12年ぶりのセパンでのGT500を制したのは、予選4位の37号車Deloitte TOM’S GR Supra(笹原右京/ジュリアーノ・アレジ組)だった。
ピットインを最も遅らせるオーバーカット作戦がはまり、昨年9月の第6戦(菅生)以来の優勝を飾った。
2位は8号車ARTA MUGEN CIVIC TYPE RーGT #8(野尻智紀/松下信治組)、3位にはペナルティーにもめげず100号車STANLEY CIVIC TYPE RーGT(山本尚貴/牧野任祐組)が入った。

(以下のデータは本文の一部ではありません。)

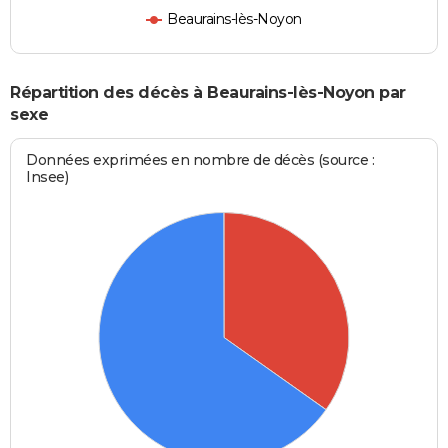
Beaurains-lès-Noyon
Répartition des décès à Beaurains-lès-Noyon par
sexe
Données exprimées en nombre de décès (source :
Insee)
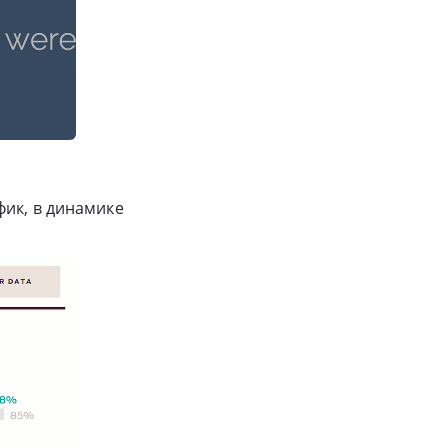
фик, в динамике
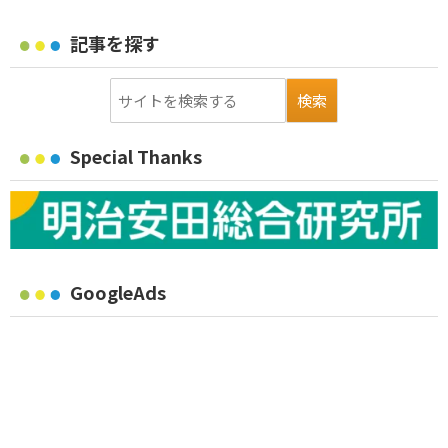
記事を探す
Special Thanks
GoogleAds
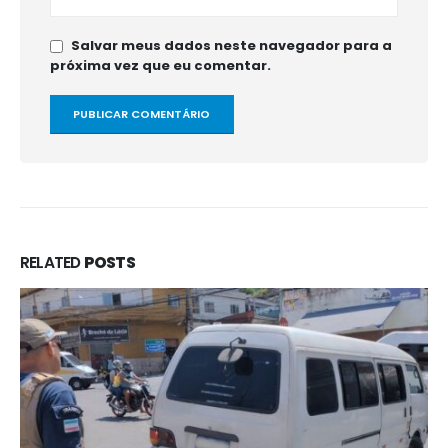
Salvar meus dados neste navegador para a
próxima vez que eu comentar.
RELATED
POSTS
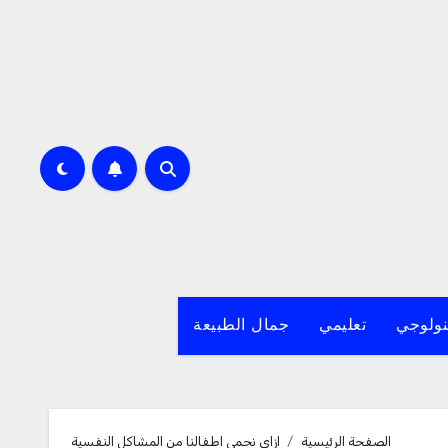
نولوجي
تعليمي
جمال الطبيعة
الصفحة الرئيسية
ازاي نحمي اطفالنا من المشاكل النفسية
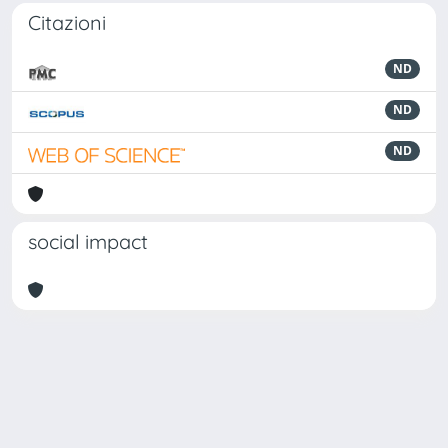
Citazioni
ND
ND
ND
social impact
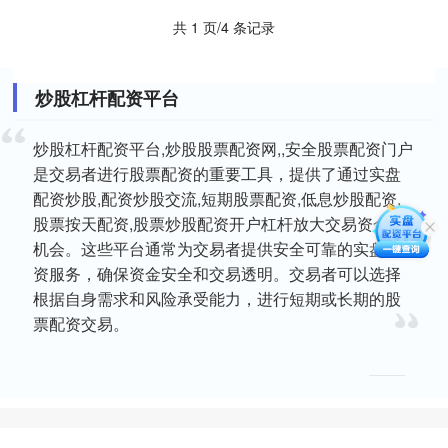
共 1 页/4 条记录
炒股杠杆配资平台
炒股杠杆配资平台,炒股股票配资网,,安全股票配资门户
是交易者进行股票配资的重要工具，提供了通过实盘
配资炒股,配资炒股交流,短期股票配资,低息炒股配资,
股票按天配资,股票炒股配资开户杠杆放大交易资金的
机会。这些平台通常为交易者提供安全可靠的实盘配
资服务，确保资金安全和交易透明。交易者可以选择
根据自身需求和风险承受能力，进行短期或长期的股
票配资交易。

高度な作戦勝ちだった。他の車が20周過ぎから次々とピットインする中、4位からスタートした笹原は走り続けてリードを広げた。「序盤はタイヤを傷めないようにうまくマネジメントしながら抜けるときは抜いて、インラップ(ピットインする前)5、6周目には人生をかけるぐらいプッシュしてトップに立てる段取りがついた」。
トップを走っていた松下がピットインしたのは21周を走った後だったが、笹原は32周を走りきってバトンタッチ。後を受けたアレジはトップでコースに出ると、タイヤが温まらずグリップで劣る状態ながら抜きにかかる野尻を必死にブロック。2周にわたるバトルを何とか抑えきってチェッカーフラッグを受けた。
アレジは「ピットを出た瞬間は難しいと思ったけど、最後までギブアップしないで、タイヤをうまくウオームアップして最後までいって本当にうれしい」としてやったり。笹原は「今日は自分に90点ぐらいつけてもいいのかな」と満足げ。夕方の16時半にスタートしたレースを制し、夕闇迫るセパンで2人は何度も歓喜のハグをし合った。